As funding debates are dominated by elder care, there are others whose needs are ignored while the services they depend on are starved of cash
he government appears to have finally accepted the dire state of social care funding with the announcement of a new green paper. Whichever party takes power after the general election, social care funding should get the attention it so desperately needs – but will that be true for all aspects of the sector?
I’m concerned that the debate on the future of funding is dominated by elderly care services. While the need to provide these is essential, they are not the only demands on scarce social care budgets.
As the chief executive of a social care provider that supports individuals with learning disabilities, autism, brain injuries and a host of complex and challenging conditions, I know there are many people who need support for their entire lives – not just in the final few years.
These are some of the most vulnerable members of society and there is a real possibility that their needs will be ignored while the services they depend on continue to be starved of cash.
So how can the green paper best serve the needs of people with learning disabilities, autism and challenging behaviour?
Crucially there can only be real progress in the efficient delivery of social care if we achieve full and meaningful integration with the NHS. We cannot continue to treat these two systems as separate; to do so perpetuates the bureaucratic nightmare that denies people the opportunity to manage their own health in ways that supports their choices and independence.
Often, people using adult social care services also have lifelong health conditions that need regular monitoring and treatment. Under our antiquated dual system approach there are often disputes between health and social care as to who pays the bill, meanwhile service users suffer through endless delays. Increased access to joint personal budgets would put individuals’ needs first and reduce unnecessary distress.
Service users get access to leading edge therapies with increased quality of care and positive outcomes. This then leads to greater levels of independence and less reliance on costly state-funded care. Everyone wins.
And what of the additional funding – how much is enough?
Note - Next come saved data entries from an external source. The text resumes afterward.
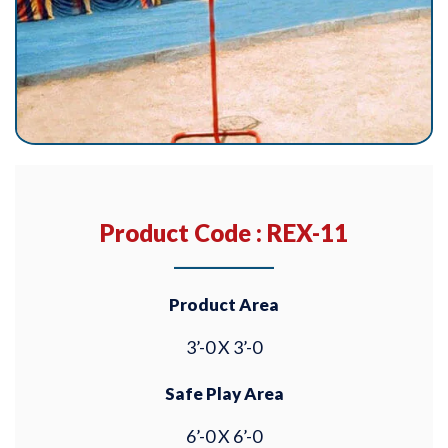
Product Code : REX-11
Product Area
3’-0 X 3’-0
Safe Play Area
6’-0 X 6’-0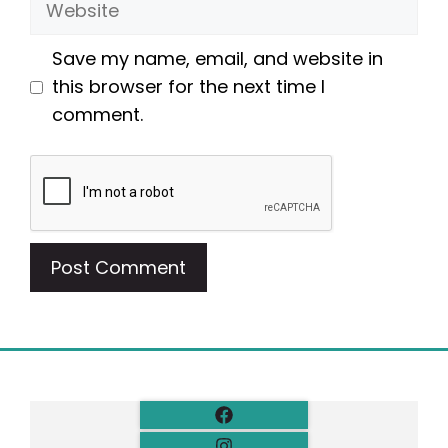
Save my name, email, and website in
this browser for the next time I
comment.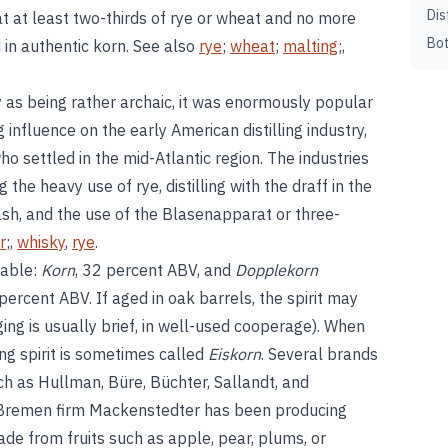
Dis
at at least two-thirds of rye or wheat and no more
Bot
 in authentic korn. See also
rye
;
wheat
;
malting
;,
 as being rather archaic, it was enormously popular
g influence on the early American distilling industry,
o settled in the mid-Atlantic region. The industries
 the heavy use of rye, distilling with the draff in the
ash, and the use of the Blasenapparat or three-
r
;,
whisky
,
rye
.
lable:
Korn
, 32 percent ABV, and
Dopplekorn
 percent ABV. If aged in oak barrels, the spirit may
ing is usually brief, in well-used cooperage). When
ing spirit is sometimes called
Eiskorn
. Several brands
ch as Hullman, Büre, Büchter, Sallandt, and
 Bremen firm Mackenstedter has been producing
de from fruits such as apple, pear, plums, or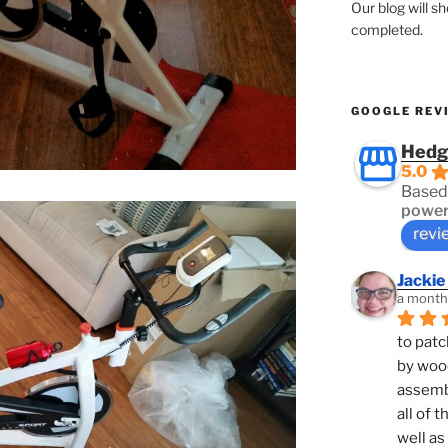
Our blog will s
completed.
GOOGLE REV
Hedg
5.0
Based
power
revi
Jackie
a month
to patc
by woo
assembl
all of 
well as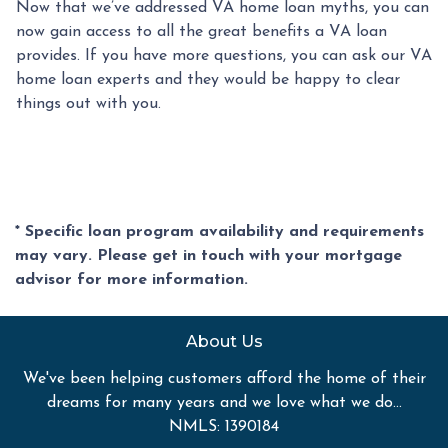
Now that we’ve addressed VA home loan myths, you can
now gain access to all the great benefits a VA loan
provides. If you have more questions, you can ask our VA
home loan experts and they would be happy to clear
things out with you.
* Specific loan program availability and requirements
may vary. Please get in touch with your mortgage
advisor for more information.
About Us
We've been helping customers afford the home of their
dreams for many years and we love what we do...
NMLS: 1390184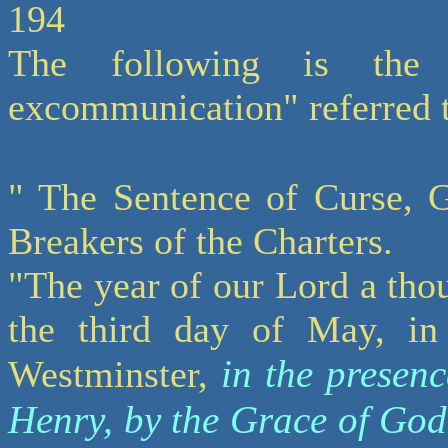
194
The following is the
excommunication" referred 
" The Sentence of Curse, G
Breakers of the Charters.
"The year of our Lord a tho
the third day of May, in
in the presenc
Westminster,
Henry, by the Grace of Go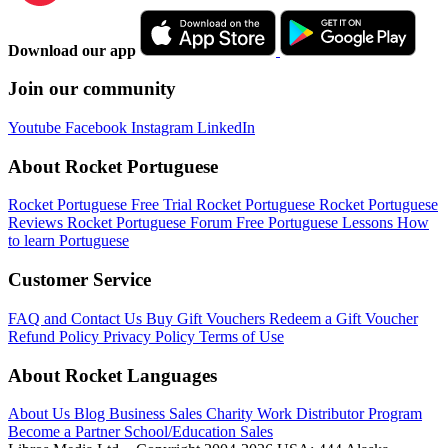
Download our app
Join our community
Youtube
Facebook
Instagram
LinkedIn
About Rocket Portuguese
Rocket Portuguese Free Trial
Rocket Portuguese
Rocket Portuguese
Reviews
Rocket Portuguese Forum
Free Portuguese Lessons
How
to learn Portuguese
Customer Service
FAQ and Contact Us
Buy Gift Vouchers
Redeem a Gift Voucher
Refund Policy
Privacy Policy
Terms of Use
About Rocket Languages
About Us
Blog
Business Sales
Charity Work
Distributor Program
Become a Partner
School/Education Sales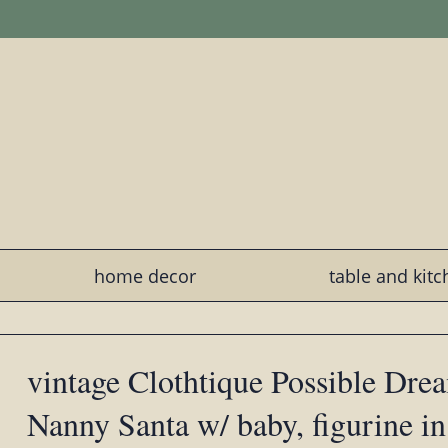
home decor
table and kit
vintage Clothtique Possible Dre
Nanny Santa w/ baby, figurine i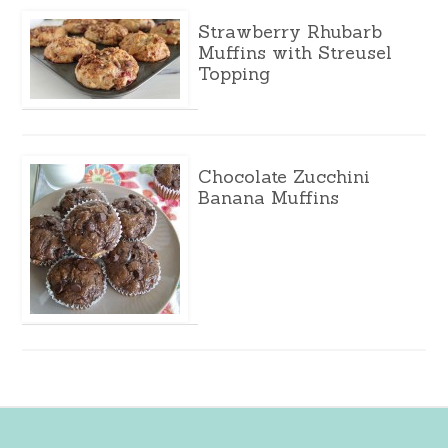
Strawberry Rhubarb
Muffins with Streusel
Topping
Chocolate Zucchini
Banana Muffins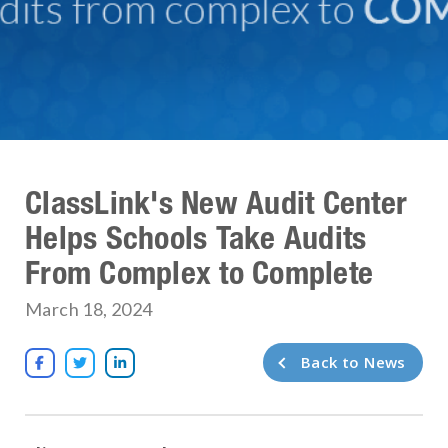
ClassLink's New Audit Center
Helps Schools Take Audits
From Complex to Complete
March 18, 2024
Back to News


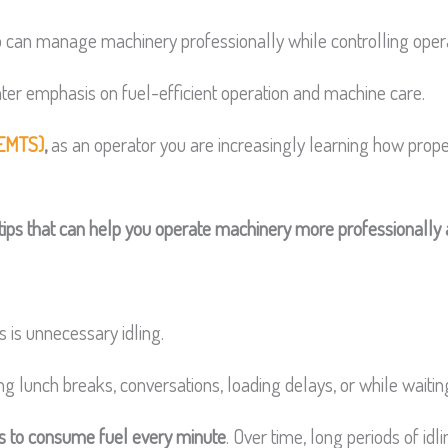
o can manage machinery professionally while controlling opera
er emphasis on fuel-efficient operation and machine care.
EMTS)
,
as an operator you are increasingly learning how prope
y tips that can help you operate machinery more professionally 
is unnecessary idling.
 lunch breaks, conversations, loading delays, or while waiting 
es to consume fuel every minute
. Over time, long periods of id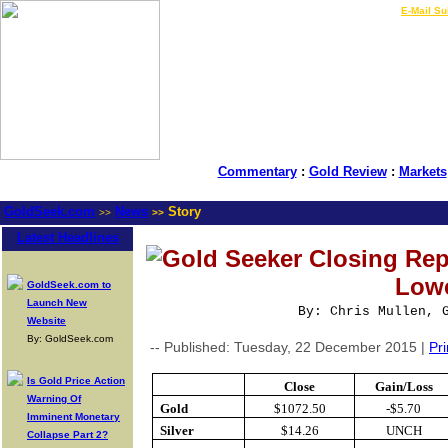
LIVE Gold Prices $
|
E-Mail Su
Commentary
:
Gold Review
:
Markets
GoldSeek.com
News
Story
>>
>>
Latest Headlines
Gold Seeker Closing Rep
Low
GoldSeek.com to
Launch New
By: Chris Mullen, 
Website
By: GoldSeek.com
-- Published: Tuesday, 22 December 2015 |
Pri
Is Gold Price Action
Close
Gain/Loss
Warning Of
Gold
$1072.50
-$5.70
Imminent Monetary
Silver
$14.26
UNCH
Collapse Part 2?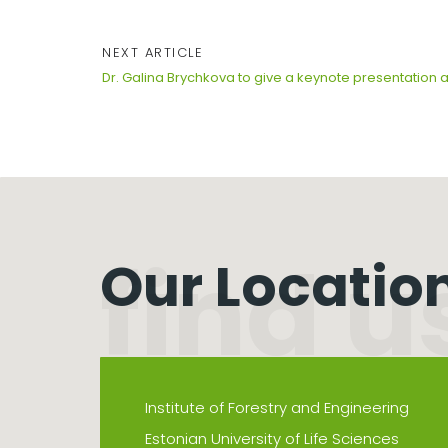
NEXT ARTICLE
Dr. Galina Brychkova to give a keynote presentation 
Our Locatio
Institute of Forestry and Engineering
Estonian University of Life Sciences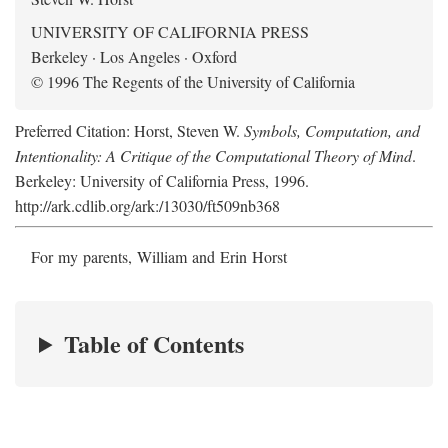
UNIVERSITY OF CALIFORNIA PRESS
Berkeley · Los Angeles · Oxford
© 1996 The Regents of the University of California
Preferred Citation: Horst, Steven W.
Symbols, Computation, and
Intentionality: A Critique of the Computational Theory of Mind
.
Berkeley: University of California Press, 1996.
http://ark.cdlib.org/ark:/13030/ft509nb368
For my parents, William and Erin Horst
Table of Contents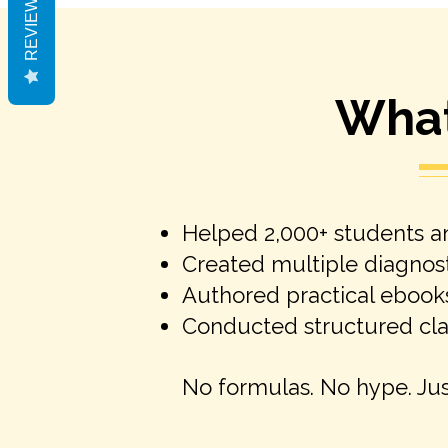
REVIEWS
What 
Helped 2,000+ students an
Created multiple diagnost
Authored practical ebook
Conducted structured clar
No formulas. No hype. Ju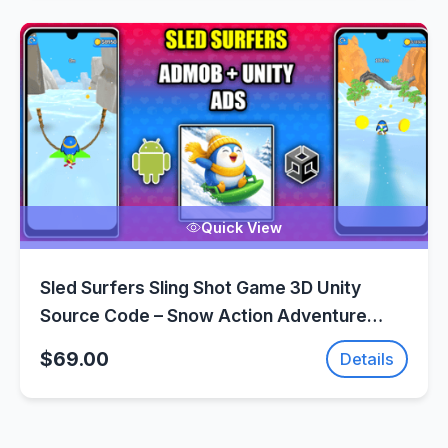
Quick View
Sled Surfers Sling Shot Game 3D Unity
Source Code – Snow Action Adventure
Game | SellUnitySourceCode.com
$69.00
Details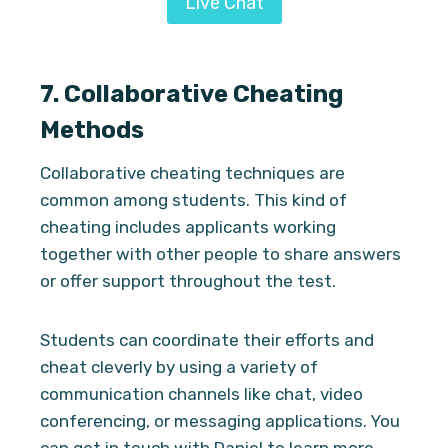
Live Chat
7.
Collaborative Cheating
Methods
Collaborative cheating techniques are
common among students. This kind of
cheating includes applicants working
together with other people to share answers
or offer support throughout the test.
Students can coordinate their efforts and
cheat cleverly by using a variety of
communication channels like chat, video
conferencing, or messaging applications. You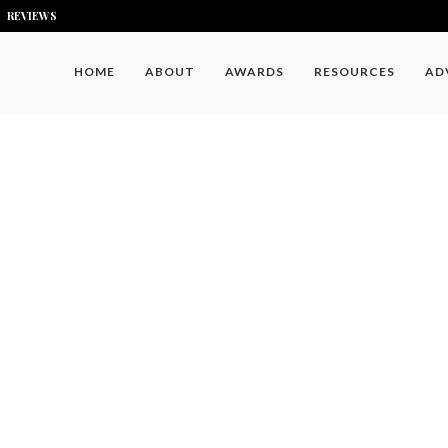
REVIEWS
HOME
ABOUT
AWARDS
RESOURCES
AD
Much has been made of the £5.3bn Better Care Fund set up in 2013, as well as the social care preceptannounced in late 2016. Yet the former has, in many cases, not made its way to the frontline and the latter will just exacerbate regional differences in the quality and quantity of care provision.
I also worry that with such intense competition for funding, the learning disability community will be last in line for any additional monies.
Until recently, budgets have been reasonably well protected as the lifelong nature of a learning disability was recognised. But with the current funding crisis we are being targeted as a high cost service, and budgets are often arbitrarily reduced, which impacts on individuals’ quality of life. There is the argument that we will all grow old and should plan for our needs in old age. But we are not all born with a learning disability or autism – it is not a lifestyle choice. The most vulnerable need protecting.
Finally, the green paper must explore ways to professionalise social care as a career to attract the brightest and best. The skills required to work with a young man with challenging behaviour are vastly different to those required in elderly care, and we must ensure that we create a system that rewards and celebrates both. The green paper should recognise that labelling all care workers as one homogenous group does them a disservice, undermines their status and leads to a poorer adult social care system.
I would like to see care workers given more training in specialisms relevant to certain client groups, similar to the division of skills we see among nurses in the NHS. These specialisms, in learning disability and autism for example, would have their own nationally recognised qualifications and professional membership bodies. These measures alone would start to create a parity of esteem between health and social care.
The green paper must be bold enough to recognise the needs of all social care service users, especially the younger people who are too often ignored. This should not be a competition for funding. We need a fair and lasting deal for all.